**Aim of the exercise**
The exercise asks you to copy every line below in which "моделей" appears.

(Page images and extracted text)
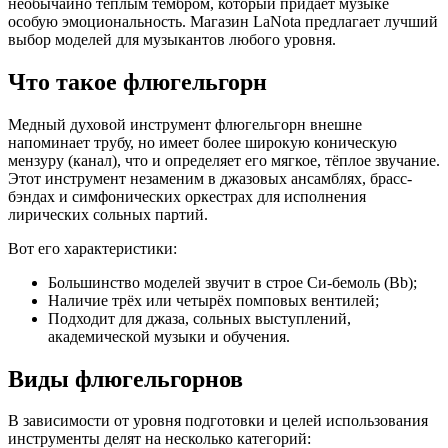
необычайно тёплым тембром, который придаёт музыке
особую эмоциональность. Магазин LaNota предлагает лучший
выбор моделей для музыкантов любого уровня.
Что такое флюгельгорн
Медный духовой инструмент флюгельгорн внешне
напоминает трубу, но имеет более широкую коническую
мензуру (канал), что и определяет его мягкое, тёплое звучание.
Этот инструмент незаменим в джазовых ансамблях, брасс-
бэндах и симфонических оркестрах для исполнения
лирических сольных партий.
Вот его характеристики:
Большинство моделей звучит в строе Си-бемоль (Bb);
Наличие трёх или четырёх помповых вентилей;
Подходит для джаза, сольных выступлений,
академической музыки и обучения.
Виды флюгельгорнов
В зависимости от уровня подготовки и целей использования
инструменты делят на несколько категорий:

**Answer box**
выбор моделей для музыкантов любого уровня.
Большинство моделей звучит в строе Си-бемоль (Bb);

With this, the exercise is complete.